La espesura del bosque estaba debajo de ellos mostrándoles toda su grandeza. Las copas de los árboles se veían cada vez más cerca mientras Iskra descendía por los cielos acercandola a su destino. Maya casi podía rozar con sus dedos las hojas de los árboles más altos. Un resoplido del animal le hizo saber a Maya que era el momento de decidir bajar, pero justo en ese momento cayó en cuenta que no tenía idea de dónde encontrar a Etria. Anjana simplemente había dicho “ve al bosque” esa había sido una descripción bastante pobre de su parte.

Sin embargo, recordaba como Etria acudió a su llamado en el bosque cuando resolvió el acertijo, o cuando recibió la carta para entrar al torneo. Debía aferrarse a que en esta ocasión también lo haría. Además el cielo estaba cada vez más azul. Los colores ya eran casi inexistentes en él.

— Es momento de aterrizar amigo. Se nos acaba el tiempo.

El gruñido del animal reverberó contra el cuerpo de Maya, y antes que lo pudiera anticipar, el dragón se lanzó en picado hacia la espesura del bosque. Un grito aterrado escapó de su garganta y ella casi podía jurar que el animal se estaba burlando de ella, cuando aterrada se aferró a su lomo con fuerza.

El aterrizaje fue mucho más rápido de lo que esperaba. Y cuando bajó del lomo del dragón sintió como la grama parecía moverse bajo sus pies. Eso hizo que le lanzara una mirada de reproche al animal que parecía haberlo hecho adrede, pero justo como la primera vez, él se limitó a gruñir antes de tenderse en la grama e ignorar completamente su presencia.

Maya estaba viendo todo a su alrededor. Ella había estado incontables veces dentro del bosque, pero siempre era en los mismos lugares, los mismos recorridos. Desde allí parecía como si se hubiese adentrado a un lugar totalmente distinto. Esa parte del bosque era tan colorida que casi parecía que había entrado a un jardín de ensueño. Inmensos matorrales, de tal vez un metro de alto, estaban tupidos de flores silvestres que iban desde el más chillón de los amarillos al más puro de los azules. Era una vista espléndida. 

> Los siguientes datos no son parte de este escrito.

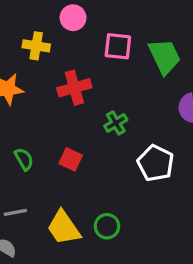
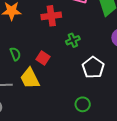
green circle: (107, 226) -> (83, 104), moved
yellow trapezoid: (64, 228) -> (30, 78), moved

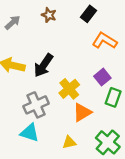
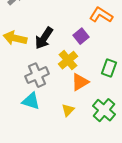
purple square: (102, 77) -> (81, 36), moved
yellow triangle: (69, 142) -> (68, 110), turned -32

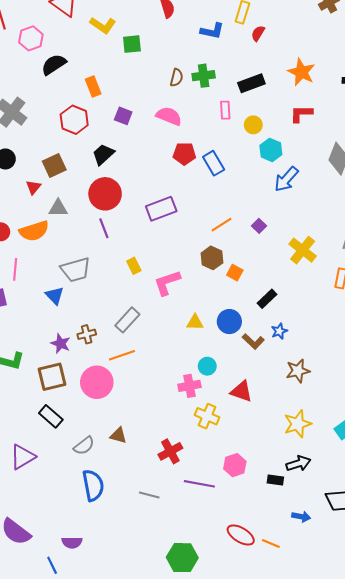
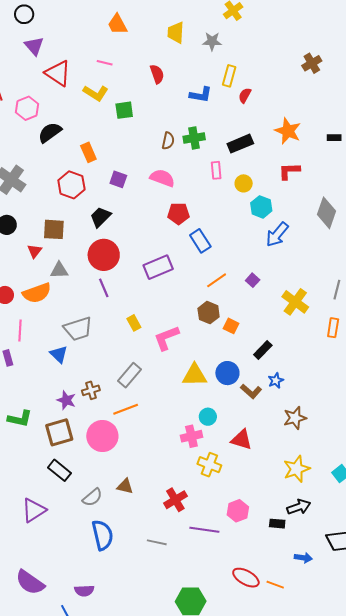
blue rectangle: (214, 163) -> (200, 241), moved
brown square: (54, 165) -> (54, 229), turned 30
yellow triangle: (195, 322) -> (195, 375), size x1.5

Los árboles que parecían sumamente antiguos eran el doble de altos de los que estaba acostumbrada a ver y de ellos, como si fueran guirnaldas, colgaban bellas flores de un rosa muy pálido, casi del color de las perlas que parecían estar durmiendo sobre las hojas mientras subían y bajaban en una danza cautivadora. Todo el lugar tenía encantada a Maya y si no fuera porque el tiempo estaba en su contra, se habría atrevido a explorar un poco más. Pero no podía tentar a su suerte.

Sacudiéndose de la vista, tomó un fuerte respiro antes de gritar a la nada el nombre de la ninfa.

— ¡Etria! he llegado, estoy aquí.

Nada. No hubo ni una sola señal que le hiciera saber que la ninfa continuaba en el bosque. Maya barrió el bosque con la mirada encontrando todo en un silencio tormentoso. Las hojas de los árboles se balanceaban debido a la brisa, la grama y la arena se alzaba del suelo y el sonido de los grillos al fondo era lo único que escuchaba, además de las hojas que crujían bajo sus pies. Con desespero llevó sus ojos al cielo y sintió desfallecer cuando vio que este volvía a ser totalmente azul. La única luz que había en él era el resplandor que salía de las cientos de estrellas que lo decoraban como si de un lienzo se tratara.